Thanks for the thoughts, 212. She is pretty confused, but I do believe that soon after her "being sure" about divorce, she started to have doubts. 

Yesterday we spoke on the phone about the dinners. She called again, but I did not accept the calls. She also asked me to send her a letter from me that she saw at the house while I was out of town. I haven't sent it, and do not intend to. I think I will wait for more concrete actions from her before I temper the 180.


----------



## won'tstoptrying53 (Feb 7, 2012)

By the way, 212, my wife had an affair 14 years ago, and we healed pretty well from that. Obviously not perfectly. Been married 20 years to date.


----------



## morituri (Apr 1, 2011)

She had an affair 14 years ago and up to a month ago she was dead set on a divorce after she gave you the infamous cheaters line, ILYBINILWY, Oh and she insisted on the two of you dating others. And you say there is no other man? What is wrong with this picture?
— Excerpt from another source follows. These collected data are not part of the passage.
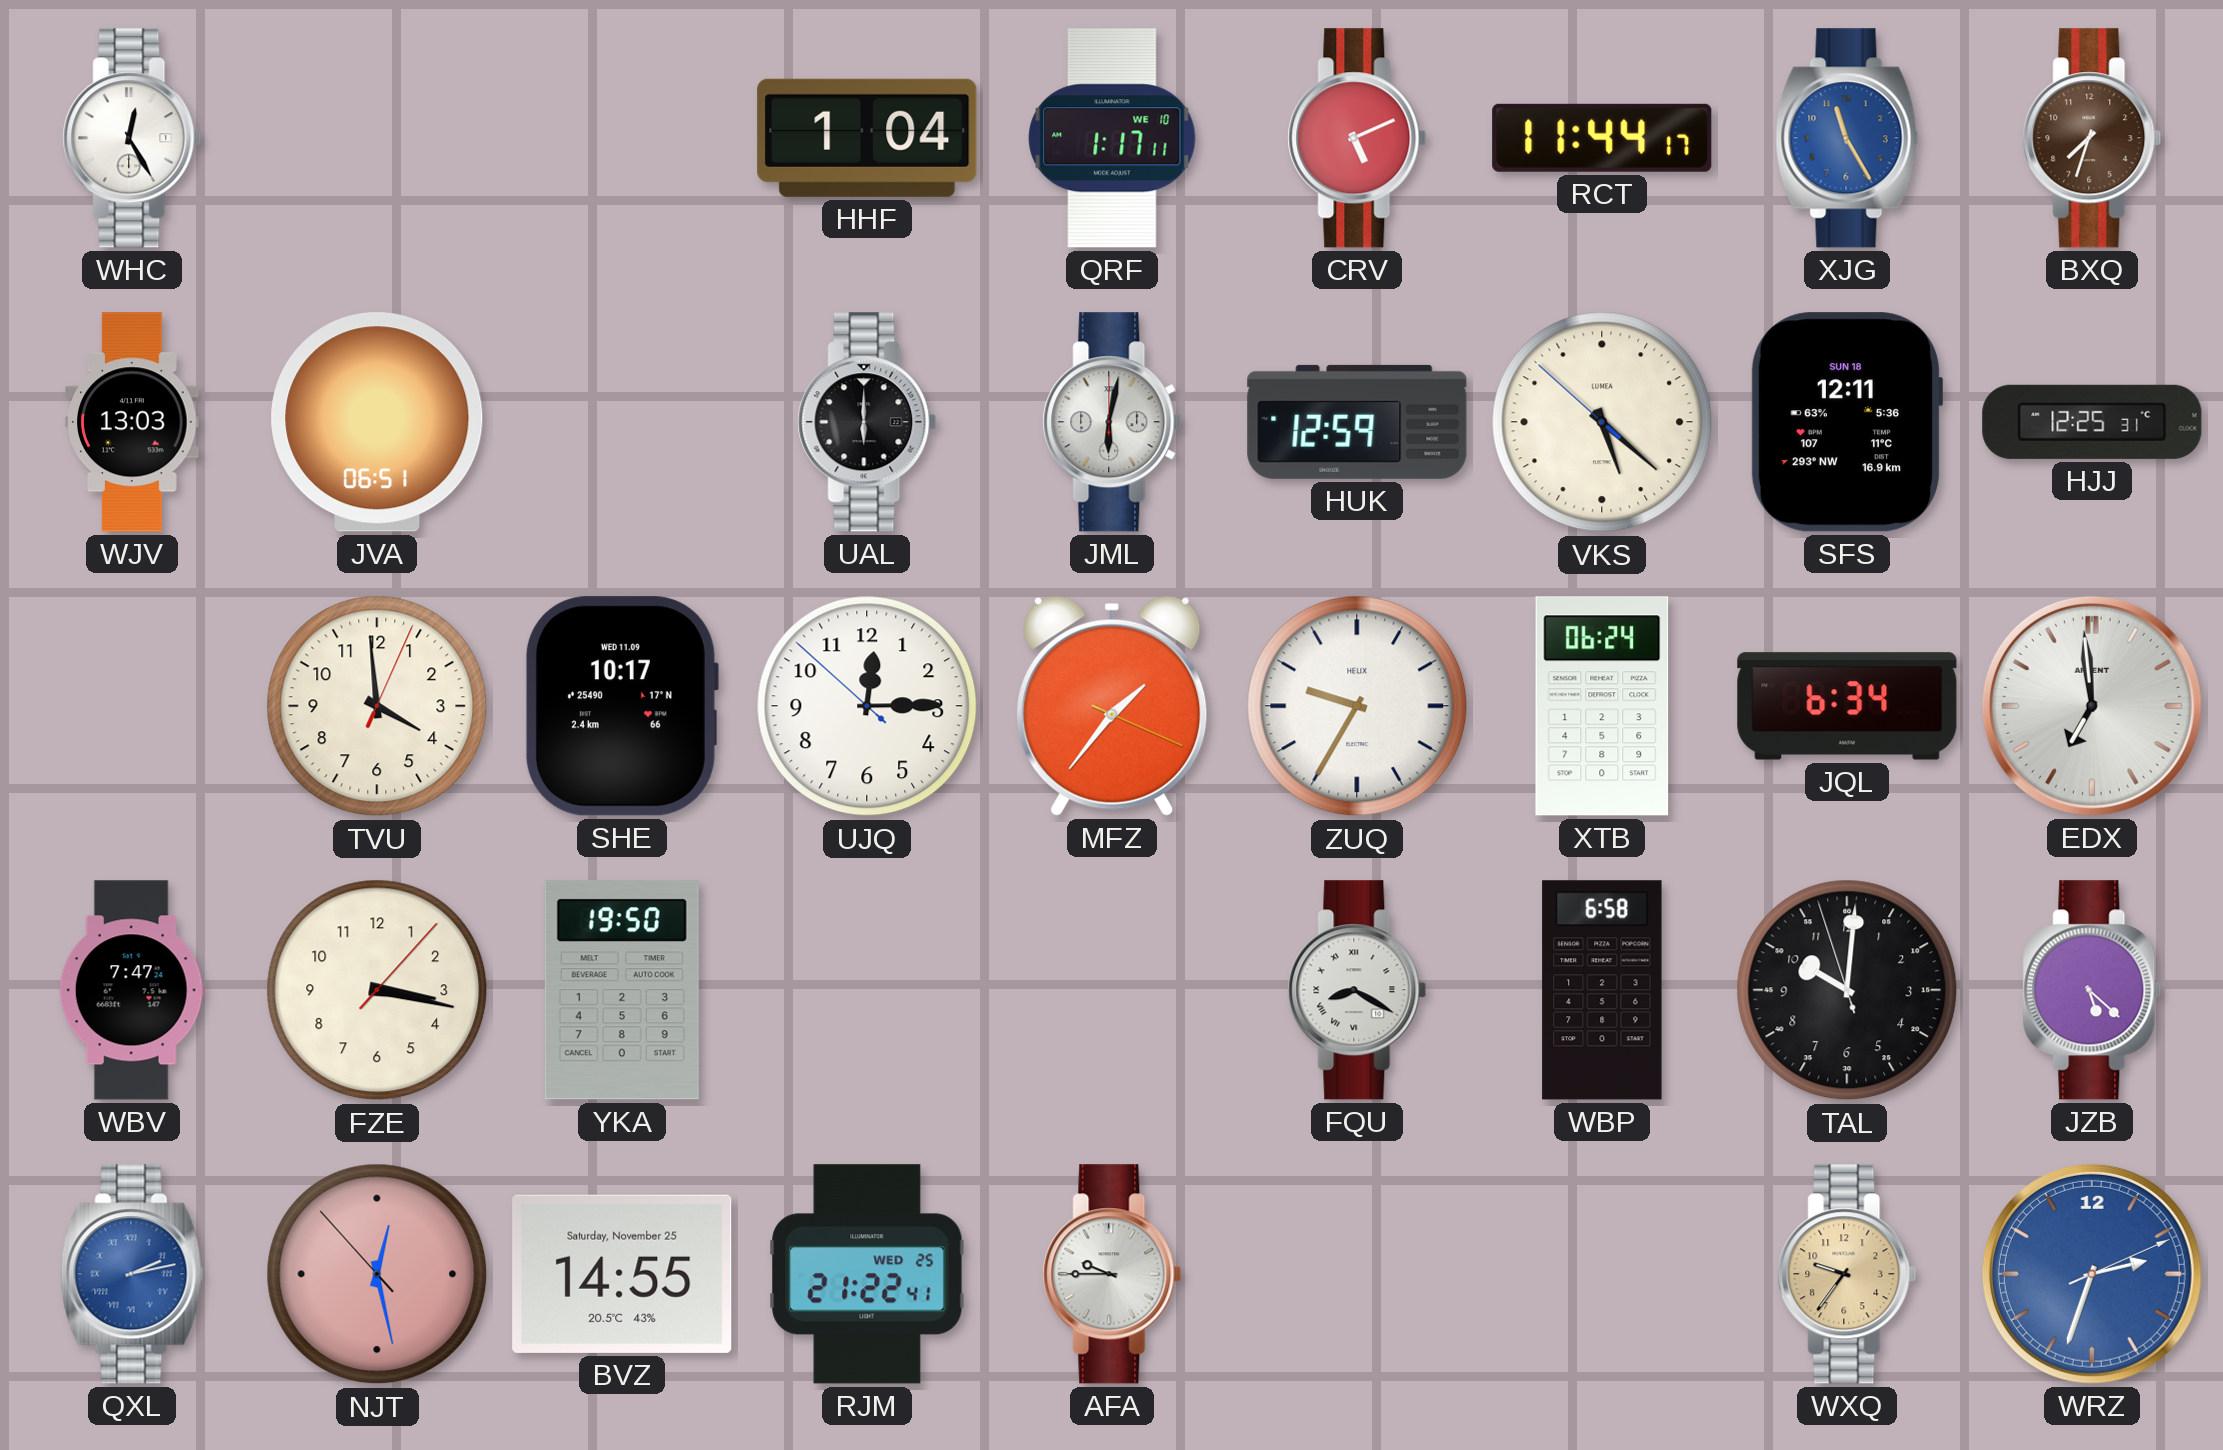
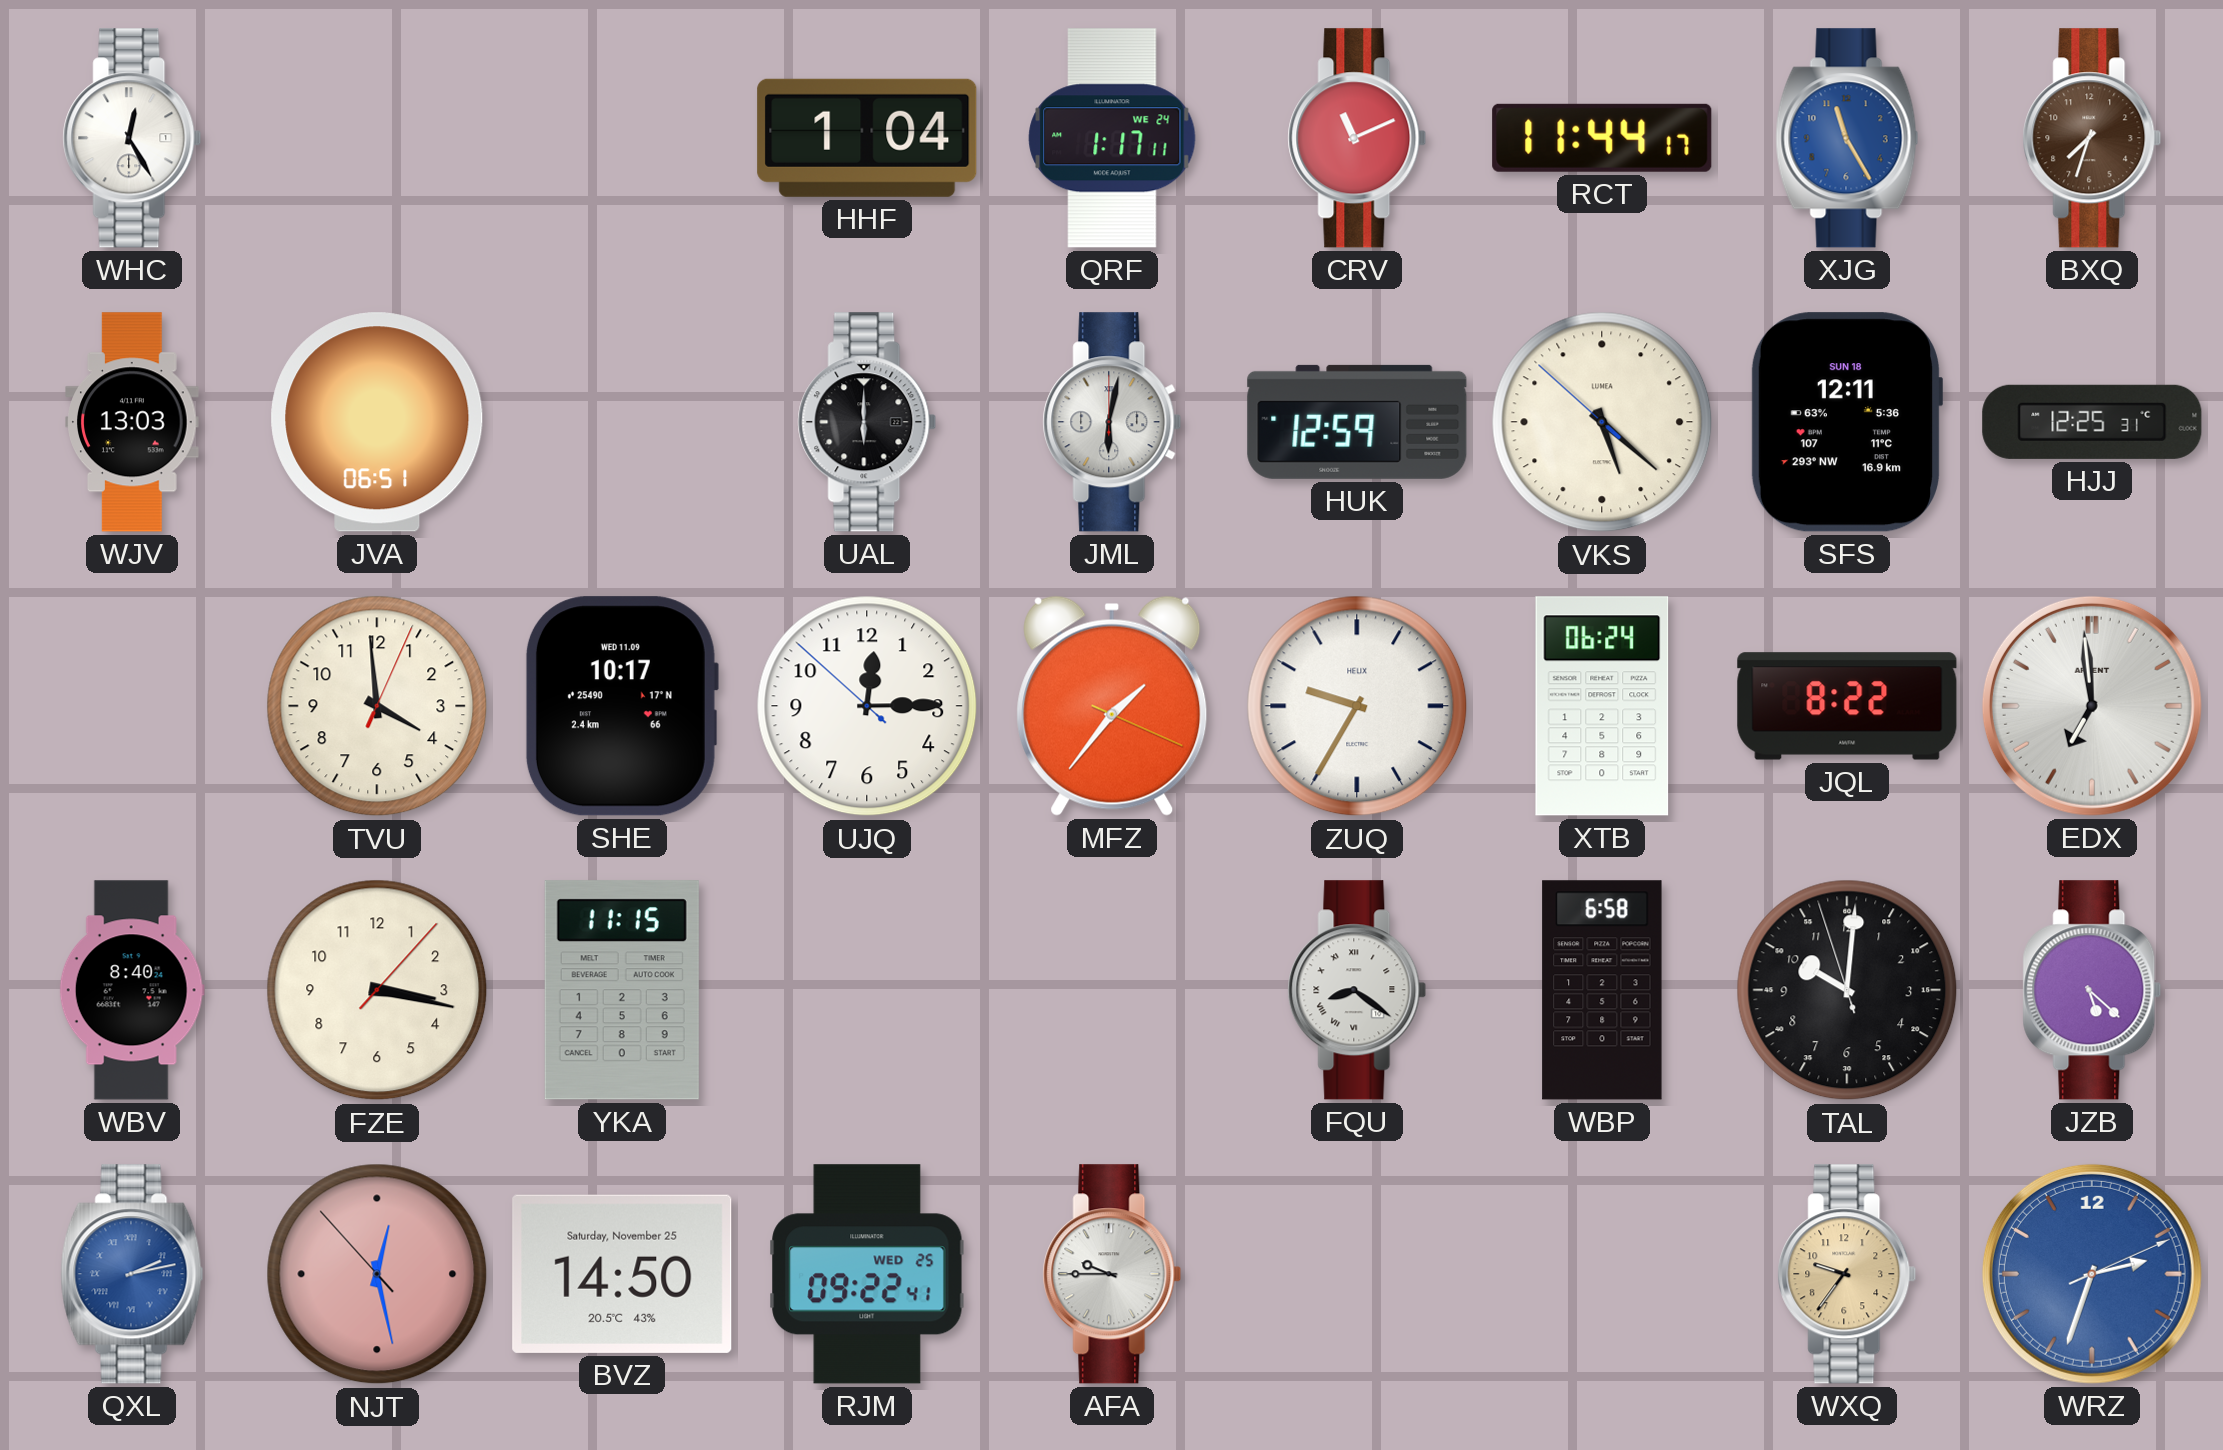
QRF date: WE 10 -> WE 24
CRV: 5:11 -> 11:11
JQL: 6:34 -> 8:22
WBV: 7:47 -> 8:40
YKA: 19:50 -> 11:15
FQU: 8:20 -> 8:21
BVZ: 14:55 -> 14:50
RJM: 21:22 -> 09:22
YOU. You are in a fog if you truly believe that there is no OM in the picture after all that has happened.

The sudden change of heart is simply because the OM she was seeing, chickened out and simply wanted her to be a FWB (friends with benefit). She became disappointed and now is making these kinds of gestures in order to come back to the marriage she had discarded.

It's your life but please try and remove the rose colored glasses and make wise decisions for your sake as well as your son's.


----------



## Toffer (Jan 31, 2012)

I tend to agree with morituri. I think she may have had another relation that is now going south and she's looking to you to be the fall back guy, her safety net.

Stick to the 180. Move on with your life. She wants to have everything her way yet has not committed to try and make the marriage work (still keeping D on the table)

If her outside romance comes back (or perhaps she's cultivating a new one and wants to see where it goes?) I bet she'll drop you again like a load of s**t through a goose


----------



## won'tstoptrying53 (Feb 7, 2012)

OK, tough to hear, but I need to listen. Thanks for your input, Toffer, Morituri and 212.


----------



## bandit.45 (Feb 8, 2012)

won'tstoptrying53 said:


> OK, tough to hear, but I need to listen. Thanks for your input, Toffer, Morituri and 212.


Yep, listen to those guys. They know their stuff. Wish I had met them a year ago.


----------